╭─ Data extracts

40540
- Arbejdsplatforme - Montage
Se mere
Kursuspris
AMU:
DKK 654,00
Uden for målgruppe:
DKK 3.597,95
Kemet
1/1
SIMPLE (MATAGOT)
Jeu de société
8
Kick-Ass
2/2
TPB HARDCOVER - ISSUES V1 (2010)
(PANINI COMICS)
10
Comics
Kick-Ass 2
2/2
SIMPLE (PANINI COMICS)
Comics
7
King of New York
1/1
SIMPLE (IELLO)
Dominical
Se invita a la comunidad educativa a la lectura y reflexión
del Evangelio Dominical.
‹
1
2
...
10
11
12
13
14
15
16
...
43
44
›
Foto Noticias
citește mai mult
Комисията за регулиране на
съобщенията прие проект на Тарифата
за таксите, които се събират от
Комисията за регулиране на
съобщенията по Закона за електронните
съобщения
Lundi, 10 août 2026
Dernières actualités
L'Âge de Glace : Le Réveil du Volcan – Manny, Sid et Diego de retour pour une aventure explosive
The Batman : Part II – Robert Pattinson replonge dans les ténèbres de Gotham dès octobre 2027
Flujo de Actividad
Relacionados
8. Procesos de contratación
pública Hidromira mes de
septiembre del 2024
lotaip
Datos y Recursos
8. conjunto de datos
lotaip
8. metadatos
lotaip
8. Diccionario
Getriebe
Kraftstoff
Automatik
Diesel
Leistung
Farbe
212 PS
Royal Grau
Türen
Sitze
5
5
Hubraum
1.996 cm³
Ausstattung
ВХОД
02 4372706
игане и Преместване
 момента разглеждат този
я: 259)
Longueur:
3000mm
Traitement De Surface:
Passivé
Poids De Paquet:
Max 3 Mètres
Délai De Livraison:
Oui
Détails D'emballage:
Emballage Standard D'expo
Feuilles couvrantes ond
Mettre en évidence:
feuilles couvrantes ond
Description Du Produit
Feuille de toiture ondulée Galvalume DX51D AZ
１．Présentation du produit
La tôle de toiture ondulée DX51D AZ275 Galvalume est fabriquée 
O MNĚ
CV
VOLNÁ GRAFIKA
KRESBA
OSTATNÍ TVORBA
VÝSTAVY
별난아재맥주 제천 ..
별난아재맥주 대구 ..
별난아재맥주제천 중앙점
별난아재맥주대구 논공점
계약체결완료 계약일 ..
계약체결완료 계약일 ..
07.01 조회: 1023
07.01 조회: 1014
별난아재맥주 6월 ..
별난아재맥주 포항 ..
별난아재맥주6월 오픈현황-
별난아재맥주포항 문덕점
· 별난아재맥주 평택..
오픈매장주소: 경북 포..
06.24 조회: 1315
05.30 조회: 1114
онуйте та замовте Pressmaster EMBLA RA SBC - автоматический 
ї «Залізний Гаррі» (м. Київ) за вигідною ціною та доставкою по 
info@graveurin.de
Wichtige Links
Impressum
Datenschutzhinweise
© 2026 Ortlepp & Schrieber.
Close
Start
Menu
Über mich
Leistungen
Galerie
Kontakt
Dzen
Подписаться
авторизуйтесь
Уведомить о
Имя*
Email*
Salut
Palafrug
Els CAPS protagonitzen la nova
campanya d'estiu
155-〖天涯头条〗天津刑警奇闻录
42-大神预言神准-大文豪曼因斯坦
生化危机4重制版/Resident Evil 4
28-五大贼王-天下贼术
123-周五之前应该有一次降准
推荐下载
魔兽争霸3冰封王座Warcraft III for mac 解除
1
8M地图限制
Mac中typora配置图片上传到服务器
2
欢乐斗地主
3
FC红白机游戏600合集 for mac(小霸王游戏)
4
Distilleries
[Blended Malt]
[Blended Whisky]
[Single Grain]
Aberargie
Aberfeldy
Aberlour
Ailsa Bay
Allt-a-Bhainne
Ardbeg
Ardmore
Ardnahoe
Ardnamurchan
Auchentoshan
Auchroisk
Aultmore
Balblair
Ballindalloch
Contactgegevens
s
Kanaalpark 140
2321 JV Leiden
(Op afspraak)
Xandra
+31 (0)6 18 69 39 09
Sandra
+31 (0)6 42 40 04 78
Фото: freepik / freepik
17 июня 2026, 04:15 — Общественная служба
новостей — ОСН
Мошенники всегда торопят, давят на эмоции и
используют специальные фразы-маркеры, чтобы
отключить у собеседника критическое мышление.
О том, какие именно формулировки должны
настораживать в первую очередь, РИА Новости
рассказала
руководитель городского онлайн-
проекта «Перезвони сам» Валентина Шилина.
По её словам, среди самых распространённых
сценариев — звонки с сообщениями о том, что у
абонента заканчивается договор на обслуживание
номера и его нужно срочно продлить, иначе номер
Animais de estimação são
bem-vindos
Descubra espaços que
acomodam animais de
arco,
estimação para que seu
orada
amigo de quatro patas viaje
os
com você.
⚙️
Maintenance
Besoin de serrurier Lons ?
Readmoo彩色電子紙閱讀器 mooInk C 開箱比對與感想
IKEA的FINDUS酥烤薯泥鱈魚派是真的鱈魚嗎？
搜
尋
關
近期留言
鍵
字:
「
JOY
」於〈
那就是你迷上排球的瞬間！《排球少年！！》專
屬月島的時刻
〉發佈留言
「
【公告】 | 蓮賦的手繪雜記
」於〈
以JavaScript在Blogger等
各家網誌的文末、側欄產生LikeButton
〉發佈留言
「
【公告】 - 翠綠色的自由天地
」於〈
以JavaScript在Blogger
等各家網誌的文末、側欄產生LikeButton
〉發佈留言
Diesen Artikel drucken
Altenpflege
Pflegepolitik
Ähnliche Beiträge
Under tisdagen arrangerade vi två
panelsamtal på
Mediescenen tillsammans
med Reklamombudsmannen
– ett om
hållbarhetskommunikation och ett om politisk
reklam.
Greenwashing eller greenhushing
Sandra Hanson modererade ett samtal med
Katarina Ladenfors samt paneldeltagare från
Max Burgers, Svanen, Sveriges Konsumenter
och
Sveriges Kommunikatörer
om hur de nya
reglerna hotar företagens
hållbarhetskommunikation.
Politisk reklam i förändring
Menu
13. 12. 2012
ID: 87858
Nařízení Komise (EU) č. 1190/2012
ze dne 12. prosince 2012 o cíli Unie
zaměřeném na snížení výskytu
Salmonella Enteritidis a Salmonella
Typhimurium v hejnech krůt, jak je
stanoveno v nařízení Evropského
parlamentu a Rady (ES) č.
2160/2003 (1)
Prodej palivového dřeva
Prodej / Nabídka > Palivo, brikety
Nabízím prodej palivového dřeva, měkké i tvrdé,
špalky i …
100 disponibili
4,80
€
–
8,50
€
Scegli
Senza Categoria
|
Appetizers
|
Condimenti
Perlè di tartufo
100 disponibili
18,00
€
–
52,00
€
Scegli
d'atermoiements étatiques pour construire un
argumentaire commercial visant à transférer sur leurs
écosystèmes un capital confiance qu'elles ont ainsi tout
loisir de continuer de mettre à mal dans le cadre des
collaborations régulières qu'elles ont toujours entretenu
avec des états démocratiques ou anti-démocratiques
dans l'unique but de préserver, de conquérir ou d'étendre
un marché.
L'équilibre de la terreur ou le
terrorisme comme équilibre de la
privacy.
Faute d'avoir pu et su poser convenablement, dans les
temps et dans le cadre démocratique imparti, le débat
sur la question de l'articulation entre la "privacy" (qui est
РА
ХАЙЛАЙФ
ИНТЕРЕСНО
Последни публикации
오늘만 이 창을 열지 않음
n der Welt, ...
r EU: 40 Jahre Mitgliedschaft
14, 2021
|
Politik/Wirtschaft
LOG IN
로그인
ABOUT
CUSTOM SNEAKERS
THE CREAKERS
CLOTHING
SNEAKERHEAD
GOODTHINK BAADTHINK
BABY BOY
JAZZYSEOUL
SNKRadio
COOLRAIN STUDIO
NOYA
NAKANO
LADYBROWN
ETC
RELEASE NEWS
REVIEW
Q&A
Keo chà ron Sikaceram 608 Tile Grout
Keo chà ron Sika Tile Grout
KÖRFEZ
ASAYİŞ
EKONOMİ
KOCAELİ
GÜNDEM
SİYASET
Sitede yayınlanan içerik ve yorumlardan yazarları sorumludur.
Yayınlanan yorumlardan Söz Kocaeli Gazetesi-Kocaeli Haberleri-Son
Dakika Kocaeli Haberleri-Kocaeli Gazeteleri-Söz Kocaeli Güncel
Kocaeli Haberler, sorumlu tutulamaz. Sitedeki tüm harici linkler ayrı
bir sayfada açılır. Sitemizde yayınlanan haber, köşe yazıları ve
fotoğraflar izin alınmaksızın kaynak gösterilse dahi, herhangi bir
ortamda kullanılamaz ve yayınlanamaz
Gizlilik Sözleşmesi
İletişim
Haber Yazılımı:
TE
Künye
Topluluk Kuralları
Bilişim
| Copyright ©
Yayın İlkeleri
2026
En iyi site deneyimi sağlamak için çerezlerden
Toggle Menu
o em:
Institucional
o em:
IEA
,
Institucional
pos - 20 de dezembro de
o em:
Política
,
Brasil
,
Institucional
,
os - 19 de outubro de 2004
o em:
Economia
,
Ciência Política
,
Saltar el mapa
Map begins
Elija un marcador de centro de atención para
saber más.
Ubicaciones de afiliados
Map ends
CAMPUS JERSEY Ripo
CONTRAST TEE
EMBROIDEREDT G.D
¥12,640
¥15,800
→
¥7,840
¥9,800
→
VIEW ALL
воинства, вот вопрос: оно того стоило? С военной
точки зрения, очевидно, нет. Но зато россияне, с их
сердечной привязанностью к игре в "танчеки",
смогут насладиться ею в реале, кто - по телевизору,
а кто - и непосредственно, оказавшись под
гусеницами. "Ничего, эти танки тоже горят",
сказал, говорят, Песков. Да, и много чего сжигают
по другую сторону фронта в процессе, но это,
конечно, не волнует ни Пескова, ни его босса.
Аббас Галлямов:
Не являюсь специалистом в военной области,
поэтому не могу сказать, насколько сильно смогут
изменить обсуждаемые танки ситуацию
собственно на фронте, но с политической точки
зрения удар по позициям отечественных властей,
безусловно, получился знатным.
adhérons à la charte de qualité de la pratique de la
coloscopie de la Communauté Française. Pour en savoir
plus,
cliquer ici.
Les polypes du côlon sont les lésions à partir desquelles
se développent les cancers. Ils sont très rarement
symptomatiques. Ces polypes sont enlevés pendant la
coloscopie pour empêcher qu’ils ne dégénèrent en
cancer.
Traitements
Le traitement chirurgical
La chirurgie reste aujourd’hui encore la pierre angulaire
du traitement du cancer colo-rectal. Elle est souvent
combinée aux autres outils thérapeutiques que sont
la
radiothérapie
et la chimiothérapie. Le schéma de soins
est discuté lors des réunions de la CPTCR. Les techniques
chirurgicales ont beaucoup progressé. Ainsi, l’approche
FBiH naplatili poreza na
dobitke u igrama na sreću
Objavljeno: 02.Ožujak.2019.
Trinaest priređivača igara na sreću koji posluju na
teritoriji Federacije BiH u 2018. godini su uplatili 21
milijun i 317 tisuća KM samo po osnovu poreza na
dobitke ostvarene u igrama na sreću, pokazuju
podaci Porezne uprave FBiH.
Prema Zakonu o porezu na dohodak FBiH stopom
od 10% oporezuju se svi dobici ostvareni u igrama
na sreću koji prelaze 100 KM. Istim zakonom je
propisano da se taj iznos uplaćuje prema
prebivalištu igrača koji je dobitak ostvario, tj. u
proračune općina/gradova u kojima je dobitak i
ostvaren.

╰─

● **Problem statement**
Beginning with the line that has "campanya d'estiu" and ending with the line that has "Katarina Ladenfors samt paneldeltagare från", set down the lines above exactly and include no others.

● **Task solution**
campanya d'estiu
155-〖天涯头条〗天津刑警奇闻录
42-大神预言神准-大文豪曼因斯坦
生化危机4重制版/Resident Evil 4
28-五大贼王-天下贼术
123-周五之前应该有一次降准
推荐下载
魔兽争霸3冰封王座Warcraft III for mac 解除
1
8M地图限制
Mac中typora配置图片上传到服务器
2
欢乐斗地主
3
FC红白机游戏600合集 for mac(小霸王游戏)
4
Distilleries
[Blended Malt]
[Blended Whisky]
[Single Grain]
Aberargie
Aberfeldy
Aberlour
Ailsa Bay
Allt-a-Bhainne
Ardbeg
Ardmore
Ardnahoe
Ardnamurchan
Auchentoshan
Auchroisk
Aultmore
Balblair
Ballindalloch
Contactgegevens
s
Kanaalpark 140
2321 JV Leiden
(Op afspraak)
Xandra
+31 (0)6 18 69 39 09
Sandra
+31 (0)6 42 40 04 78
Фото: freepik / freepik
17 июня 2026, 04:15 — Общественная служба
новостей — ОСН
Мошенники всегда торопят, давят на эмоции и
используют специальные фразы-маркеры, чтобы
отключить у собеседника критическое мышление.
О том, какие именно формулировки должны
настораживать в первую очередь, РИА Новости
рассказала
руководитель городского онлайн-
проекта «Перезвони сам» Валентина Шилина.
По её словам, среди самых распространённых
сценариев — звонки с сообщениями о том, что у
абонента заканчивается договор на обслуживание
номера и его нужно срочно продлить, иначе номер
Animais de estimação são
bem-vindos
Descubra espaços que
acomodam animais de
arco,
estimação para que seu
orada
amigo de quatro patas viaje
os
com você.
⚙️
Maintenance
Besoin de serrurier Lons ?
Readmoo彩色電子紙閱讀器 mooInk C 開箱比對與感想
IKEA的FINDUS酥烤薯泥鱈魚派是真的鱈魚嗎？
搜
尋
關
近期留言
鍵
字:
「
JOY
」於〈
那就是你迷上排球的瞬間！《排球少年！！》專
屬月島的時刻
〉發佈留言
「
【公告】 | 蓮賦的手繪雜記
」於〈
以JavaScript在Blogger等
各家網誌的文末、側欄產生LikeButton
〉發佈留言
「
【公告】 - 翠綠色的自由天地
」於〈
以JavaScript在Blogger
等各家網誌的文末、側欄產生LikeButton
〉發佈留言
Diesen Artikel drucken
Altenpflege
Pflegepolitik
Ähnliche Beiträge
Under tisdagen arrangerade vi två
panelsamtal på
Mediescenen tillsammans
med Reklamombudsmannen
– ett om
hållbarhetskommunikation och ett om politisk
reklam.
Greenwashing eller greenhushing
Sandra Hanson modererade ett samtal med
Katarina Ladenfors samt paneldeltagare från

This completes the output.